Producers: Garrick Dion and Matthias Mellinghaus Director: Isaac Ezban Screenplay: Scott Blaszak Cast: Aml Ameen, Martin Wallström, Georgia King, Mark O’Brien, Alyssa Diaz, Josh Blacker, David Harewood and Kathleen Quinlan Distributor: Vertical Entertainment
Grade: C
The multiverse—and mirrors—get a workout in this sci-fi opus, which starts out as a bit of a comedy but gets progressively darker. “Parallel” is intriguing, but ultimately tries to become too clever and twisty for its own good.
A prologue enigmatically announces the movie’s premise as a woman (Kathleen Quinlan) leaves the bedroom she shares with her husband to go downstairs, only to be killed (and presumably disposed of) by a masked figure that turns out to be her double. The killer then walks back upstairs and appropriates the dead woman’s life as Karim Hussein’s camera pans deliberately to the bedroom mirror.
The story then shifts to the present day. The house in Seattle is now being rented by four twenty-something friends, all aspiring entrepreneurs. Two of them, Devin (Aml Ameen) and Noel (Martin Wallström) are trying to persuade investors to fund their idea for a new app; if they succeed their financial future will be secure. Their success will also be welcomed by their roommates, artistically inclined Leena (Georgia King) and womanizing Josh (Mark O’Brien).

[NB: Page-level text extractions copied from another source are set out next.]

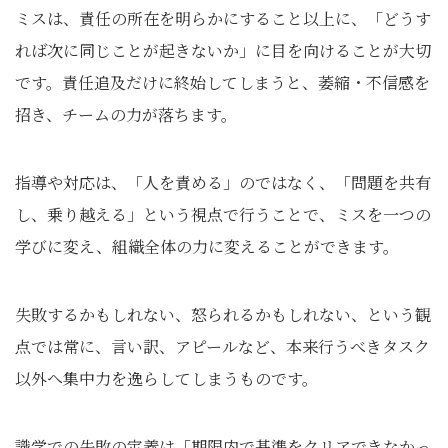
ミスは、責任の所在を明らかにすること以上に、「どうす
れば次に同じことが起きないか」に目を向けることが大切
です。責任追及だけに終始してしまうと、萎縮・不信感を
招き、チームの力が落ちます。
指導や対応は、「人を責める」のではなく、「問題を共有
し、乗り越える」という視点で行うことで、ミスを一つの
学びに変え、組織全体の力に変えることができます。
失敗するかもしれない、怒られるかもしれない、という観
点では常に、言い訳、アピールなど、本来行うべきタスク
以外へ集中力を逸らしてしまうものです。
識学での失敗の定義は「期限内で基準をクリアできなかっ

Unfortunately, they’re undercut by a rival (Josh Blacker), and the quartet’s hope to maintain the status quo unravels—until, that is, they find that a portion of their house has been sealed off. Making their way into it, they discover the mirror, and by accident learn that it provides a portal to alternate universes where different incarnations of themselves reside. And they work out—in sequences that frankly take up an inordinate amount of time with pseudo-scientific gobbledygook and computations—that they can pass to and from their world into the others without much trouble.
How to benefit from this astonishing finding? Devin and Noel take the opportunity to outwit their rival and win the app contract, and all of them take the opportunity to have some fun (an episode involving Noel and Josh both impersonating Marlon Brando’s Don Corleone is a low point).
But that’s not enough for Noel, who wants to use the mirror to steal inventions that have been discovered in other realms but will be miraculous in this one. (At one point he sees himself as the new Edison.) Leena, on the other hand, sets her sights on another kind of intellectual property—acclaimed artwork that she can pass off as her own. Devin, meanwhile, has a more idealistic motive—to alter things in order to save his father (David Harewood), who committed suicide after being unmasked for corruption (which, of course, would also help relieve the childhood trauma he suffered himself). As for Josh, well, he mostly looks upon the mirror as a way of satisfying his more basic, not to say baser, urges.
In fact, it’s Josh’s lack of restraint that sends “Parallel” in a different, and decidedly darker, direction: his encounter with an angry husband leads his roommates to take a course of action that proves not just rather ridiculous but ultimately disastrous. And it sets off a chain of bad decisions by members of the group; some involve their deepest desires, and others simple greed for riches or recognition (that literally involves stealing from their doppelgangers as they sleep, or stealing people’s ideas, or even conspiring with one’s own doubles). Relationships among the roommates grow strained as well. By the end they’ve turned on one another and violence erupts; guns are pulled and shots fired, a definite villain emerges, and a gory explosion of mediocre special effects brings matters to a close—not counting, of course, the inevitable silly coda suggesting that things aren’t over yet.
By the time all the convolutions and permutations mount up, you might want to echo a question one of the characters asks another, but direct it to scripter Scott Blaszak instead: “Why did you have to complicate things?”
It’s a pity the film takes the turn it does, because the premise has worked relatively well for the first fifty minutes. Unhappily the second fifty devolve into rather a confused mess. In addition, the acting of the young ensemble is variable, especially toward the close, with Ameen coming off best. Still, by comparison Quinlan, in the brief opening, puts them all to shame. But the crafts team does good work, given the obvious budgetary limitations. James Hazell’s production design and Karim Hussain’s cinematography help to create a moody atmosphere, and Ben Baudhuin’s editing does a reasonably good job of keeping things clear, even when they threaten to go completely off the rails toward the close. Edy Lan’s score adds some punch as well.
“Parallel” is an example of an intriguing idea that suffers when filmmakers overthink in an effort to wow their audience with surprises. It remains interesting, but ends up an interesting failure.